**Exercise requirements**
For the listing that follows, give again exactly the lines from the one with "seniora do aktywizacji" to the one with "SOCIALA MEDIER", including both.

-.-.-

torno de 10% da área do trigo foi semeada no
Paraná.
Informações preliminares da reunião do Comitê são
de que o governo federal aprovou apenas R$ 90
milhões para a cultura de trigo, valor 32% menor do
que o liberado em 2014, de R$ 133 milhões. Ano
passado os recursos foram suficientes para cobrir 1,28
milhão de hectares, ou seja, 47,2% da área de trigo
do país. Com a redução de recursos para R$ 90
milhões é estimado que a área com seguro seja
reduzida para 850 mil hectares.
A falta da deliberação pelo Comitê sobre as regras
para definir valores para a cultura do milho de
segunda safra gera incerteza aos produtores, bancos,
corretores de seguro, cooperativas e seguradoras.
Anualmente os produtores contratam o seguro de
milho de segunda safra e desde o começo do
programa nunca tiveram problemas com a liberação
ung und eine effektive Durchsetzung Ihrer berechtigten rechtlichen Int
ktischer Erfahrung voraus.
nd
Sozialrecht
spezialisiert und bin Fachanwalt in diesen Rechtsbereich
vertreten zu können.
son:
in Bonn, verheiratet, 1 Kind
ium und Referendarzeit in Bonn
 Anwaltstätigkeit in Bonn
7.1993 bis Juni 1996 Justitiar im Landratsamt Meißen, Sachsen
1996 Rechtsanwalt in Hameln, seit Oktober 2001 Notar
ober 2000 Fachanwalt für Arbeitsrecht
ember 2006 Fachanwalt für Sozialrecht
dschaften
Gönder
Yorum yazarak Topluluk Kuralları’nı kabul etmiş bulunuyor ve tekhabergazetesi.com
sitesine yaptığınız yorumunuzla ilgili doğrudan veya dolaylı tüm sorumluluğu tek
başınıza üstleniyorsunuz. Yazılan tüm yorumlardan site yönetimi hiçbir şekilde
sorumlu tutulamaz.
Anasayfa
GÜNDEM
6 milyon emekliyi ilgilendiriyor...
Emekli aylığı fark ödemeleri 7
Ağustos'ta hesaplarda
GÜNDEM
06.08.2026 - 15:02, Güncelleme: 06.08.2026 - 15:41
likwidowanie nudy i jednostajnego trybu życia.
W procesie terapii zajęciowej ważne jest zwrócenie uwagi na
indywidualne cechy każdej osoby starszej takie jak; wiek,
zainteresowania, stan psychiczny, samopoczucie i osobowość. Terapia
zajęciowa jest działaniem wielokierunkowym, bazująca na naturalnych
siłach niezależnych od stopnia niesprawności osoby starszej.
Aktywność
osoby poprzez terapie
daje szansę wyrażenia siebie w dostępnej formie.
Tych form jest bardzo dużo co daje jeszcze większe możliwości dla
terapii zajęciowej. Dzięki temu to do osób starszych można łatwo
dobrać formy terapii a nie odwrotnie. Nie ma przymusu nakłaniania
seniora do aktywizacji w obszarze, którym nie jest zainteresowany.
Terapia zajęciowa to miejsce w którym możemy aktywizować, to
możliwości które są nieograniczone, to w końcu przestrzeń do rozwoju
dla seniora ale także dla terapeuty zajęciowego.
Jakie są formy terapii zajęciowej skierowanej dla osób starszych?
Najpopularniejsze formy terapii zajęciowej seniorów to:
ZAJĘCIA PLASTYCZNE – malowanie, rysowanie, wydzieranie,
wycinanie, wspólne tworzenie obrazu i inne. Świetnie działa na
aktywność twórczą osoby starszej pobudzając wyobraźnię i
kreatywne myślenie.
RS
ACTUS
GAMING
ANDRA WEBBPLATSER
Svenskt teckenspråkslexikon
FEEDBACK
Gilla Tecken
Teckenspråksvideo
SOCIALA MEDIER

-.-.-

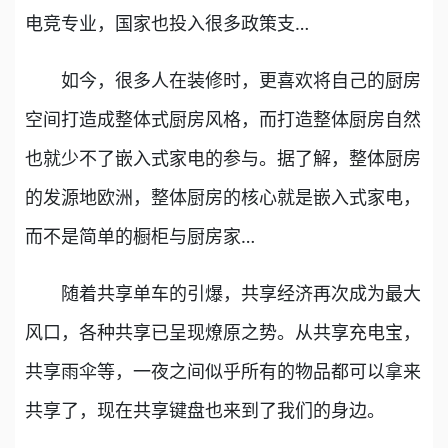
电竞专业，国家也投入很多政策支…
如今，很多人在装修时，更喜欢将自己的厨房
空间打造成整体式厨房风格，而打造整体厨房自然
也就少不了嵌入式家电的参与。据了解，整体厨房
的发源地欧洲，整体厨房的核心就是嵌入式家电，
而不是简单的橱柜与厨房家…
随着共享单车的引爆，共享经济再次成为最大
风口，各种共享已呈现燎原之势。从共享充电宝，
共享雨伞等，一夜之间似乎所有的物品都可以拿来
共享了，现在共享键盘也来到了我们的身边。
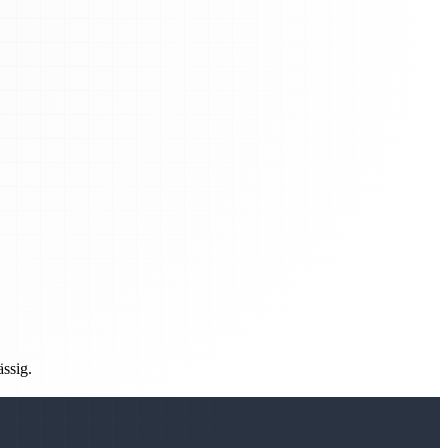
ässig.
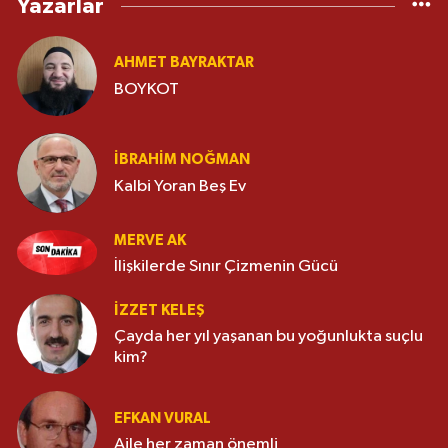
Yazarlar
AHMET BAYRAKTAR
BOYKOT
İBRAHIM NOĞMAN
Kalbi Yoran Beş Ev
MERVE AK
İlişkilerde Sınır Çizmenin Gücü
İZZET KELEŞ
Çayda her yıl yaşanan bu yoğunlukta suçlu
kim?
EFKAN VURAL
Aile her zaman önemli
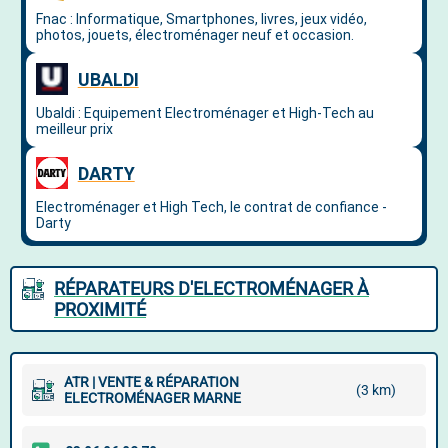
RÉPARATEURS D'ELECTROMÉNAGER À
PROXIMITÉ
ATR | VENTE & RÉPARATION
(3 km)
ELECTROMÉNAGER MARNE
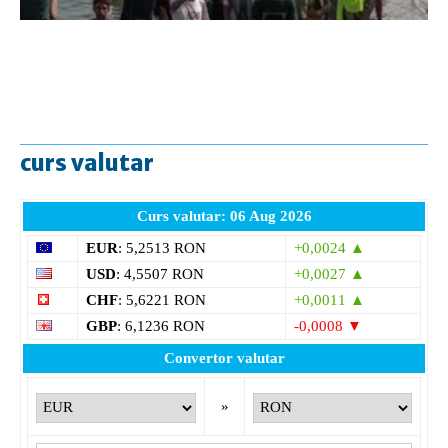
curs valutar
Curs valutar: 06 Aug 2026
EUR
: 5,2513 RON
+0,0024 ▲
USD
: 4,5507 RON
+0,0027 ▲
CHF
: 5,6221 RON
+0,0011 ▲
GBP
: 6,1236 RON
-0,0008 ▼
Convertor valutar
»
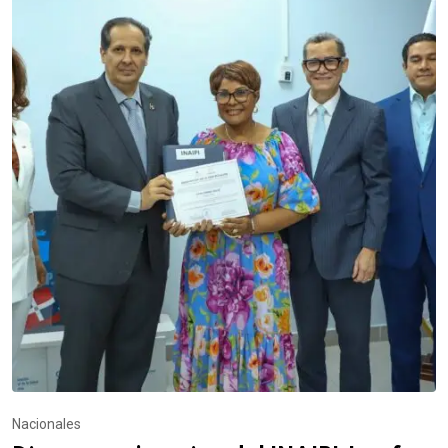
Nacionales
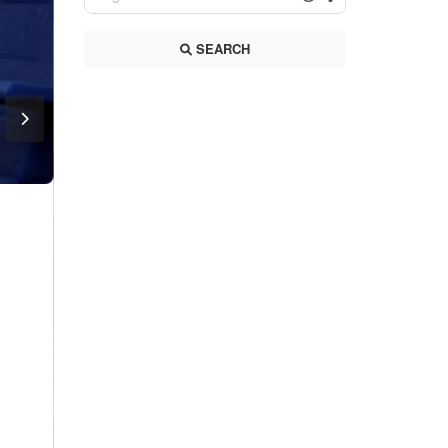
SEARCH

-.-.-

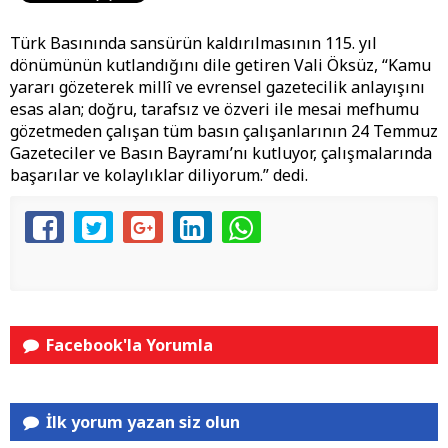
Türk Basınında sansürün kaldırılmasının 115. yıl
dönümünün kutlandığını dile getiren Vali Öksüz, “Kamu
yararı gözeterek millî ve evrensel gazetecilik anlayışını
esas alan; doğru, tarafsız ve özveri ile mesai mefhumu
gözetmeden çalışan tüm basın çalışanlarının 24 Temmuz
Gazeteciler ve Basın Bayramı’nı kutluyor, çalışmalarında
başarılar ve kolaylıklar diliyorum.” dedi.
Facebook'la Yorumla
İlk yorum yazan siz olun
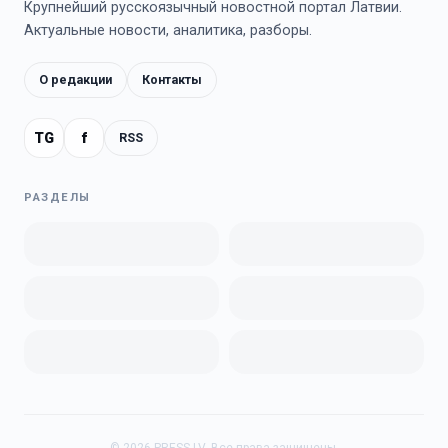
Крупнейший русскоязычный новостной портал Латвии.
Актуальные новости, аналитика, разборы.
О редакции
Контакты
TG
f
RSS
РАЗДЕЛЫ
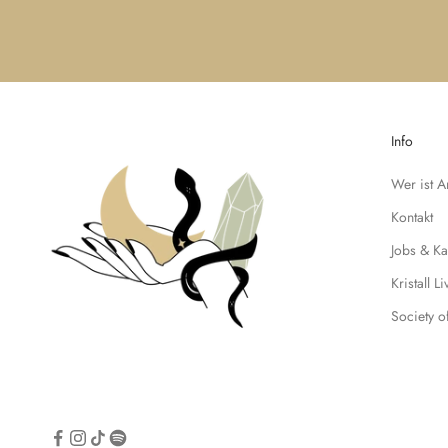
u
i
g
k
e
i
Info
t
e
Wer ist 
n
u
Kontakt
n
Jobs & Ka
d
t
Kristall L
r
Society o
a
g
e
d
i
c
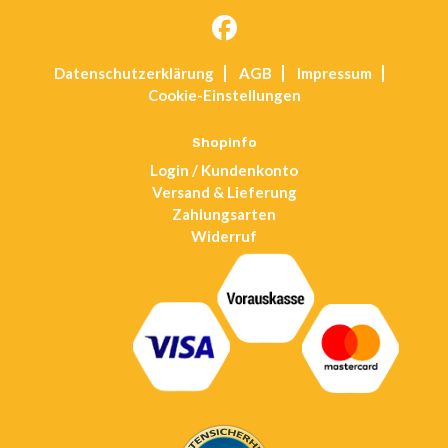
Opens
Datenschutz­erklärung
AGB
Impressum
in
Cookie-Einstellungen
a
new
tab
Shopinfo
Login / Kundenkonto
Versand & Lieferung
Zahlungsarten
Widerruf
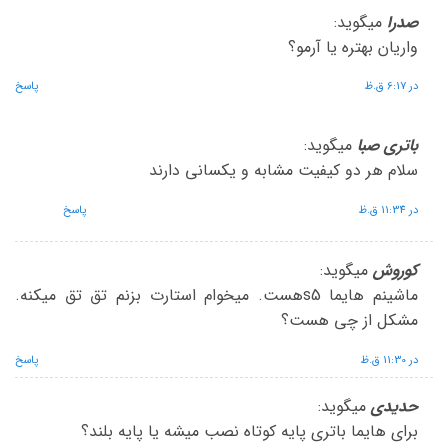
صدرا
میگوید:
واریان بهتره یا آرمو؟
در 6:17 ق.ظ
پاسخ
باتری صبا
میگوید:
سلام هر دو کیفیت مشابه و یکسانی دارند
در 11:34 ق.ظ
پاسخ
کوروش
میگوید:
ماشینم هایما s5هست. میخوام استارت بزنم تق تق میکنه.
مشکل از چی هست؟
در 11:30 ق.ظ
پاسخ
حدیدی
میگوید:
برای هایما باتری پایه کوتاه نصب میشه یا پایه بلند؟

-.-.-

**Exercise output**
seniora do aktywizacji w obszarze, którym nie jest zainteresowany.
Terapia zajęciowa to miejsce w którym możemy aktywizować, to
możliwości które są nieograniczone, to w końcu przestrzeń do rozwoju
dla seniora ale także dla terapeuty zajęciowego.
Jakie są formy terapii zajęciowej skierowanej dla osób starszych?
Najpopularniejsze formy terapii zajęciowej seniorów to:
ZAJĘCIA PLASTYCZNE – malowanie, rysowanie, wydzieranie,
wycinanie, wspólne tworzenie obrazu i inne. Świetnie działa na
aktywność twórczą osoby starszej pobudzając wyobraźnię i
kreatywne myślenie.
RS
ACTUS
GAMING
ANDRA WEBBPLATSER
Svenskt teckenspråkslexikon
FEEDBACK
Gilla Tecken
Teckenspråksvideo
SOCIALA MEDIER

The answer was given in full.